======== LISTED ENTRIES ========

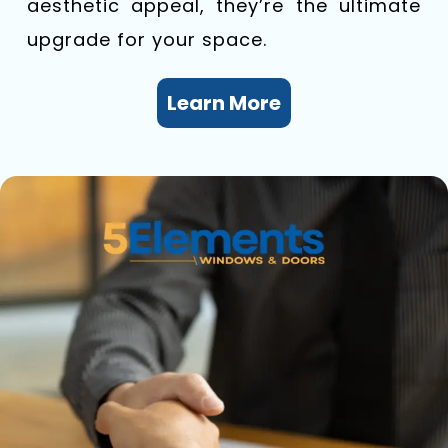
aesthetic appeal, they’re the ultimate
upgrade for your space.
Learn More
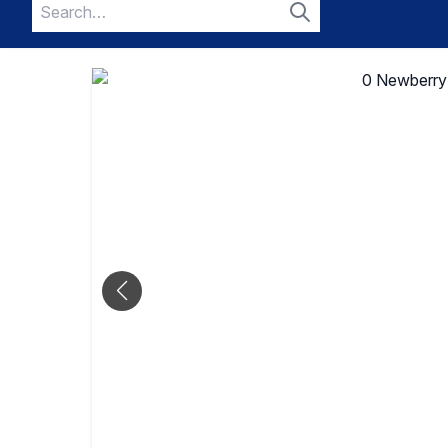
Search
for:
Search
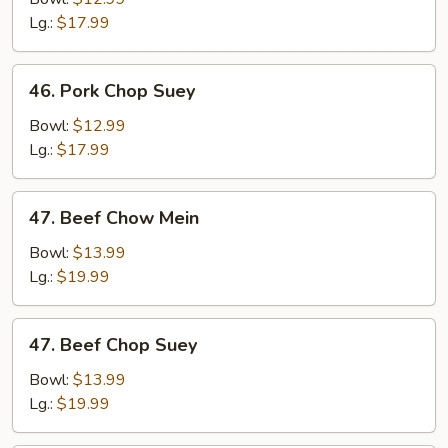
Mein
Lg.:
$17.99
46.
46. Pork Chop Suey
Pork
Chop
Bowl:
$12.99
Suey
Lg.:
$17.99
47.
47. Beef Chow Mein
Beef
Chow
Bowl:
$13.99
Mein
Lg.:
$19.99
47.
47. Beef Chop Suey
Beef
Chop
Bowl:
$13.99
Suey
Lg.:
$19.99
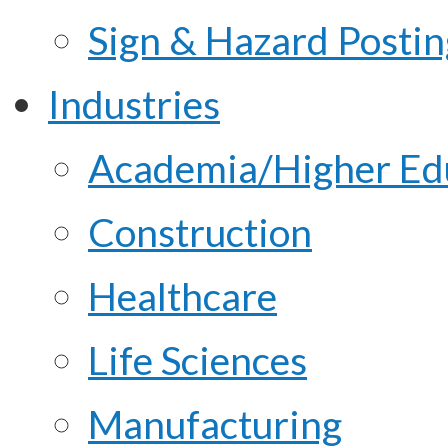
Sign & Hazard Posti
Industries
Academia/Higher Ed
Construction
Healthcare
Life Sciences
Manufacturing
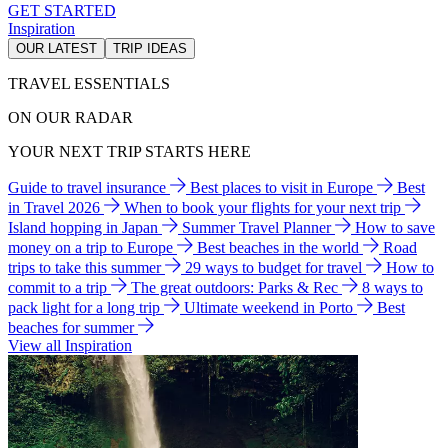
GET STARTED
Inspiration
OUR LATEST
TRIP IDEAS
TRAVEL ESSENTIALS
ON OUR RADAR
YOUR NEXT TRIP STARTS HERE
Guide to travel insurance
Best places to visit in Europe
Best
in Travel 2026
When to book your flights for your next trip
Island hopping in Japan
Summer Travel Planner
How to save
money on a trip to Europe
Best beaches in the world
Road
trips to take this summer
29 ways to budget for travel
How to
commit to a trip
The great outdoors: Parks & Rec
8 ways to
pack light for a long trip
Ultimate weekend in Porto
Best
beaches for summer
View all Inspiration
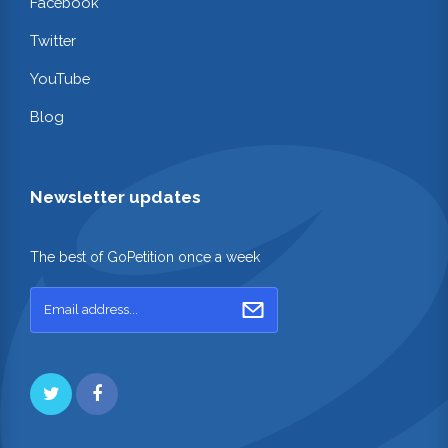
Facebook
Twitter
YouTube
Blog
Newsletter updates
The best of GoPetition once a week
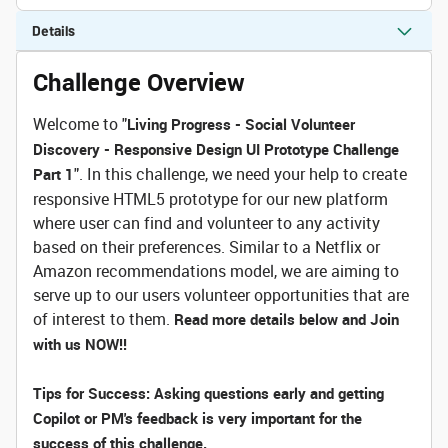
Details
Challenge Overview
Welcome to "
Living Progress - Social Volunteer
Discovery - Responsive Design UI Prototype Challenge
". In this challenge, we need your help to create
Part 1
responsive HTML5 prototype for our new platform
where user can find and volunteer to any activity
based on their preferences. Similar to a Netflix or
Amazon recommendations model, we are aiming to
serve up to our users volunteer opportunities that are
of interest to them.
Read more details below and Join
with us NOW!!
Tips for Success: Asking questions early and getting
Copilot or PM's feedback is very important for the
success of this challenge.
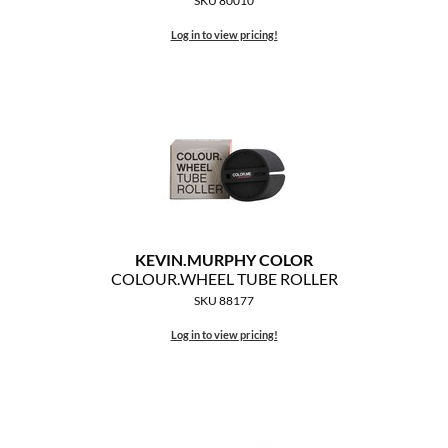
SKU 80010
Log in to view pricing!
KEVIN.
MURPHY COLOR
COLOUR.
WHEEL TUBE ROLLER
SKU 88177
Log in to view pricing!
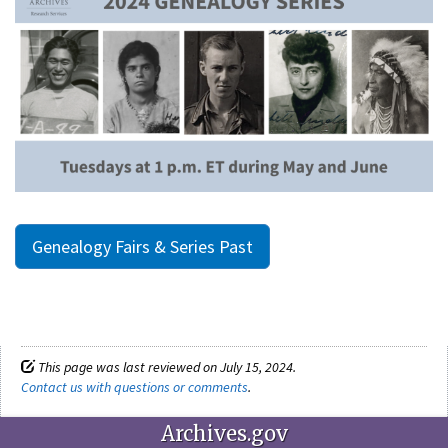
Genealogy Fairs & Series Past
This page was last reviewed on July 15, 2024.
Contact us with questions or comments
.
Archives.gov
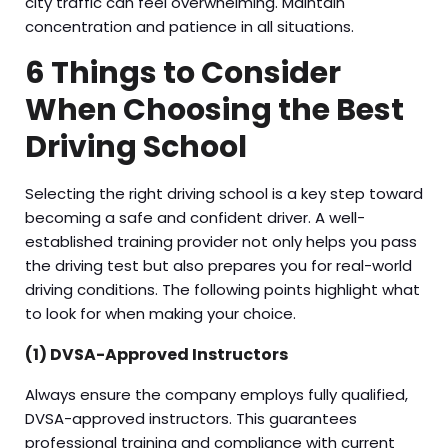
city traffic can feel overwhelming. Maintain
concentration and patience in all situations.
6 Things to Consider
When Choosing the Best
Driving School
Selecting the right driving school is a key step toward
becoming a safe and confident driver. A well-
established training provider not only helps you pass
the driving test but also prepares you for real-world
driving conditions. The following points highlight what
to look for when making your choice.
(1) DVSA-Approved Instructors
Always ensure the company employs fully qualified,
DVSA-approved instructors. This guarantees
professional training and compliance with current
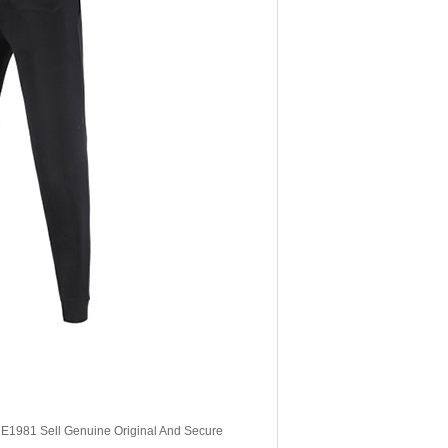
, E1981 Sell Genuine Original And Secure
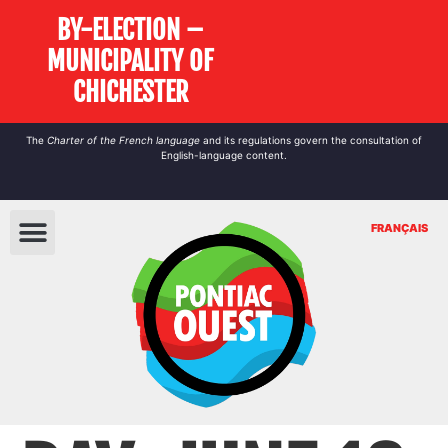
BY-ELECTION –
MUNICIPALITY OF
CHICHESTER
The
Charter of the French language
and its regulations govern the
consultation
of
English-language content.
FRANÇAIS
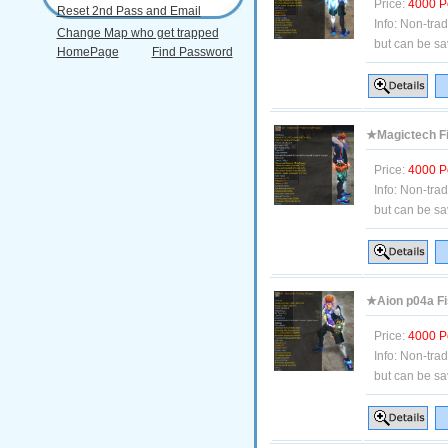
Price:
4000 P
Reset 2nd Pass and Email
Info:
Non-tra
Change Map who get trapped
but can be sa
HomePage
Find Password
★Magictech Fi
Price:
4000 P
Info:
Non-tra
but can be sa
★Aion p04a Fis
Price:
4000 P
Info:
Non-tra
but can be sa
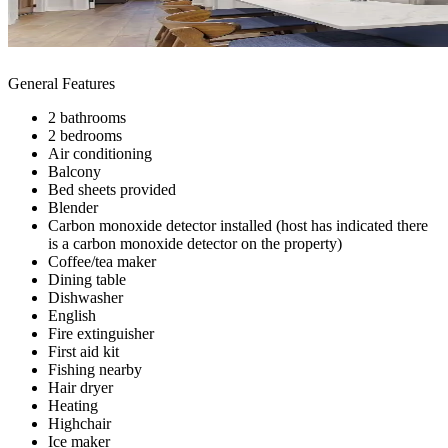
General Features
2 bathrooms
2 bedrooms
Air conditioning
Balcony
Bed sheets provided
Blender
Carbon monoxide detector installed (host has indicated there
is a carbon monoxide detector on the property)
Coffee/tea maker
Dining table
Dishwasher
English
Fire extinguisher
First aid kit
Fishing nearby
Hair dryer
Heating
Highchair
Ice maker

========

[INSTRUCTIONS TO FOLLOW]
Leave the images aside and transcribe all entries exactly.

[FINISHED TASK]
aesthetic appeal, they’re the ultimate
upgrade for your space.
Learn More
Search
for:
Search
Mein
Lg.:
$17.99
46.
46. Pork Chop Suey
Pork
Chop
Bowl:
$12.99
Suey
Lg.:
$17.99
47.
47. Beef Chow Mein
Beef
Chow
Bowl:
$13.99
Mein
Lg.:
$19.99
47.
47. Beef Chop Suey
Beef
Chop
Bowl:
$13.99
Suey
Lg.:
$19.99
Sign & Hazard Posti
Industries
Academia/Higher Ed
Construction
Healthcare
Life Sciences
Manufacturing
GET STARTED
Inspiration
OUR LATEST
TRIP IDEAS
TRAVEL ESSENTIALS
ON OUR RADAR
YOUR NEXT TRIP STARTS HERE
Guide to travel insurance
Best places to visit in Europe
Best
in Travel 2026
When to book your flights for your next trip
Island hopping in Japan
Summer Travel Planner
How to save
money on a trip to Europe
Best beaches in the world
Road
trips to take this summer
29 ways to budget for travel
How to
commit to a trip
The great outdoors: Parks & Rec
8 ways to
pack light for a long trip
Ultimate weekend in Porto
Best
beaches for summer
View all Inspiration
Facebook
Twitter
YouTube
Blog
Newsletter updates
The best of GoPetition once a week
Details
Challenge Overview
Welcome to "
Living Progress - Social Volunteer
Discovery - Responsive Design UI Prototype Challenge
". In this challenge, we need your help to create
Part 1
responsive HTML5 prototype for our new platform
where user can find and volunteer to any activity
based on their preferences. Similar to a Netflix or
Amazon recommendations model, we are aiming to
serve up to our users volunteer opportunities that are
of interest to them.
Read more details below and Join
with us NOW!!
Tips for Success: Asking questions early and getting
Copilot or PM's feedback is very important for the
success of this challenge.
SKU 80010
Log in to view pricing!
KEVIN.
MURPHY COLOR
COLOUR.
WHEEL TUBE ROLLER
SKU 88177
Log in to view pricing!
Genealogy Fairs & Series Past
This page was last reviewed on July 15, 2024.
Contact us with questions or comments
.
Archives.gov
city traffic can feel overwhelming. Maintain
concentration and patience in all situations.
6 Things to Consider
When Choosing the Best
Driving School
Selecting the right driving school is a key step toward
becoming a safe and confident driver. A well-
established training provider not only helps you pass
the driving test but also prepares you for real-world
driving conditions. The following points highlight what
to look for when making your choice.
(1) DVSA-Approved Instructors
Always ensure the company employs fully qualified,
DVSA-approved instructors. This guarantees
professional training and compliance with current
, E1981 Sell Genuine Original And Secure
BY-ELECTION –
MUNICIPALITY OF
CHICHESTER
The
Charter of the French language
and its regulations govern the
consultation
of
English-language content.
FRANÇAIS
Price:
4000 P
Reset 2nd Pass and Email
Info:
Non-tra
Change Map who get trapped
but can be sa
HomePage
Find Password
★Magictech Fi
Price:
4000 P
Info:
Non-tra
but can be sa
★Aion p04a Fis
Price:
4000 P
Info:
Non-tra
but can be sa
General Features
2 bathrooms
2 bedrooms
Air conditioning
Balcony
Bed sheets provided
Blender
Carbon monoxide detector installed (host has indicated there
is a carbon monoxide detector on the property)
Coffee/tea maker
Dining table
Dishwasher
English
Fire extinguisher
First aid kit
Fishing nearby
Hair dryer
Heating
Highchair
Ice maker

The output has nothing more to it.